En Nayarit en febrero pasado, los expertos abordaron cómo los daños a la salud pública, al medio ambiente y al desarrollo no serían únicamente locales o regionales, sino también globales. El desarrollo socio-económico se vería obstaculizado y los más vulnerables serían afectados de manera severa. La reconstrucción de infraestructura y reactivación de las actividades económicas tomaría años. A pesar de estas amenazas, constatamos en Nayarit que el riesgo del uso de las armas nucleares está creciendo de manera global como consecuencia de la proliferación, incluyendo la vertical, de la vulnerabilidad de las cadenas de mando y control, y del riesgo de empleo por parte de actores no estatales.  Así, al tiempo que más países emplazan armas nucleares en niveles altos de alerta, los riesgos de empleo accidental, no autorizado o intencional, crecen significativamente.

Esta escalada del riesgo no es sostenible: nos acercamos peligrosamente a una catástrofe humanitaria a la que simplemente no podremos responder. Esta situación resulta inaceptable

Señor Presidente:

El valor de la discusión sobre la evidencia presentada en esta conferencia y en las que le precedieron nos coloca ante una disyuntiva: seguir enfocado nuestro trabajo  únicamente en quienes poseen armas nucleares y quienes desean adquirirlas; o bien poner al centro de nuestros esfuerzos al ser humano, entendiendo que la seguridad global no es unidimensional, ni dependiente del bienestar de una minoría de Estados en perjuicio del resto de los pueblos.

El incremento en la participación de asistentes a las tres conferencias, y particularmente la presencia de poseedores de armas nucleares en Viena, confirma que la comunidad internacional está más comprometida con la segunda opción.

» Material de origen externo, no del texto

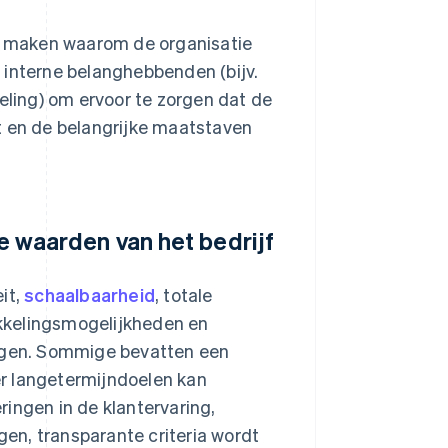
jk maken waarom de organisatie
 interne belanghebbenden (bijv.
deling) om ervoor te zorgen dat de
t en de belangrijke maatstaven
de waarden van het bedrijf
it,
schaalbaarheid
, totale
wikkelingsmogelijkheden en
gen. Sommige bevatten een
ier langetermijndoelen kan
ingen in de klantervaring,
en, transparante criteria wordt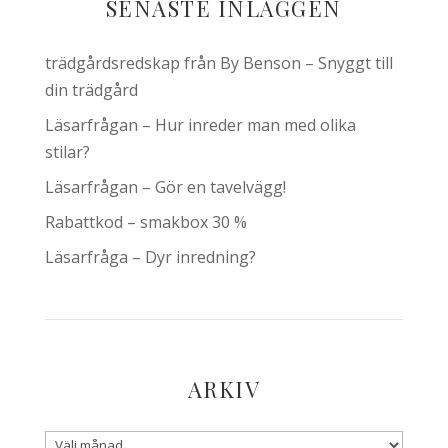
SENASTE INLÄGGEN
trädgårdsredskap från By Benson – Snyggt till
din trädgård
Läsarfrågan – Hur inreder man med olika
stilar?
Läsarfrågan – Gör en tavelvägg!
Rabattkod – smakbox 30 %
Läsarfråga – Dyr inredning?
ARKIV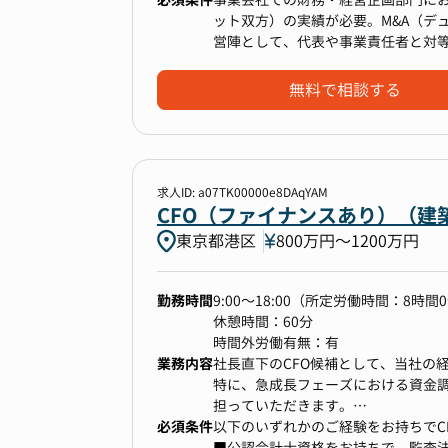
・経営直結の実務経験が得られる
・将来のIPOを見据えた資本政策、
ット双方）の実績が必要。M&A（デ
-経営会議や取締役会の資料・議事運
営陣として、代表や事業責任者と対
-経営陣と二人三脚でスケーラブルな
◆資金調達・金融機関/投資家対応
・幅広いミッションでスキルを加速
・大規模な資金調達における金融機
無料で相談する
-「経理・法務・総務・ITガバナン
・格付け機関、監査法人との対応
-0→1環境での制度設計・フロー構
・社会的インパクトの実感
◆M&A・投資戦略の推進
-グローバルで生じている社会課題に
・M&A戦略立案、ｿｰｼﾝｸﾞ、財務ﾃﾞｭｰ
・新規事業への投資判断、リスク分
求人ID: a07TK00000e8DAqYAM
CFO（ファイナンスあり）（建築
◆経営管理体制の高度化とガバナン
東京都港区
800万円〜1200万円
・経営陣に対する財務分析と戦略
・グループ全体の予実管理、KPI管
・内部統制、財務ガバナンス体制
勤務時間
9:00～18:00（所定労働時間：8時間
休憩時間：60分
◆財務組織の構築とマネジメント
時間外労働有無：有
・財務部門全体の戦略立案、メンバ
業務内容
社長直下のCFO候補として、当社の
特に、急成長フェーズにおける資金調
担っていただきます。
CFOのミッション
必須条件
以下のいずれかのご経験をお持ちでC
￣￣￣￣￣￣￣￣￣￣￣￣￣￣￣￣
【具体的な業務内容】
■公認会計士資格をお持ちで、監査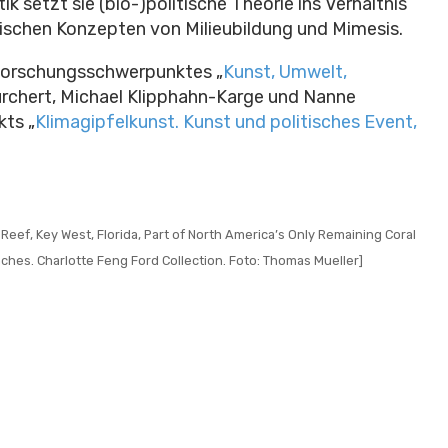
k setzt sie (bio-)politische Theorie ins Verhältnis
ischen Konzepten von Milieubildung und Mimesis.
 Forschungsschwerpunktes „
Kunst, Umwelt,
Burchert, Michael Klipphahn-Karge und Nanne
kts „
Klimagipfelkunst. Kunst und politisches Event,
Reef, Key West, Florida, Part of North America’s Only Remaining Coral
inches. Charlotte Feng Ford Collection. Foto: Thomas Mueller]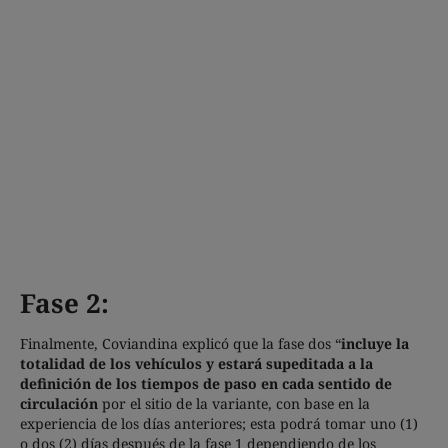
Fase 2:
Finalmente, Coviandina explicó que la fase dos “
incluye la
totalidad de los vehículos y estará supeditada a la
definición de los tiempos de paso en cada sentido de
circulación
por el sitio de la variante, con base en la
experiencia de los días anteriores; esta podrá tomar uno (1)
o dos (2) días después de la fase 1 dependiendo de los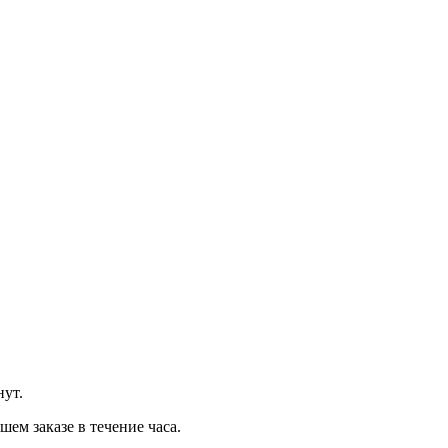
нут.
м заказе в течение часа.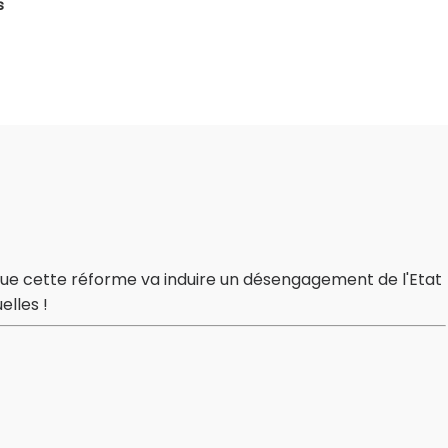
s
 que cette réforme va induire un désengagement de l'Etat
lles !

Este número creciente de países demuestra que el enfoque humanitario debe ser el fundamento para que las armas nucleares no sean empleadas nunca más, bajo ninguna circunstancia. La consideración de las consecuencias humanitarias de las armas nucleares no es únicamente una preocupación, sino constituye la razón fundamental por la que resulta imperativo eliminar todas las armas nucleares. Esta es la única forma sustentable para eliminar el riesgo que representan estos artefactos. Más aún, el enfoque humanitario debe ser el componente medular de todos los procesos de desarme.

Señor Presidente:

Desde la óptica de México y de muchos otros países, así como representantes de la sociedad civil y académicos, lograr un mundo libre de armas nucleares requiere alcanzar nuevas normas y estándares que prohíban el desarrollo, producción, transferencia y empleo de ese armamento para impulsar el desarme nuclear.

Ningún proceso está predeterminado para extenderse indefinidamente. La serie de conferencias sobre el Impacto Humanitario de las Armas Nucleares no es la excepción. Las tres conferencias celebradas hasta la fecha han hecho una contribución significativa, con evidencia científica y datos contundentes, a una mejor comprensión del impacto y el riesgo de una sola detonación nuclear. Sus discusiones y conclusiones deben por tanto alimentar un proceso diplomático que conduzca a la negociación y conclusión de un instrumento vinculante para su prohibición. Deben por tanto definirse los  plazos, el foro idóneo y un marco de acción sustantivo para lograrlo, tal y como lo concluyó el Presidente de la Conferencia de Nayarit en febrero pasado.

Nunca hay un buen momento para actuar hasta que ese momento llega. México invita a todos los Estados a considerar seriamente este curso de acción, como muestra de compromiso con la supervivencia misma de la humanidad.

Estaremos a la espera de las conclusiones que usted, Señor Presidente, extraerá de las presentaciones y hallazgos expuestos por los expertos que guiaron nuestras reflexiones durante estos dos días, así como de las posiciones nacionales manifestadas durante esta Conferencia. Muchas gracias.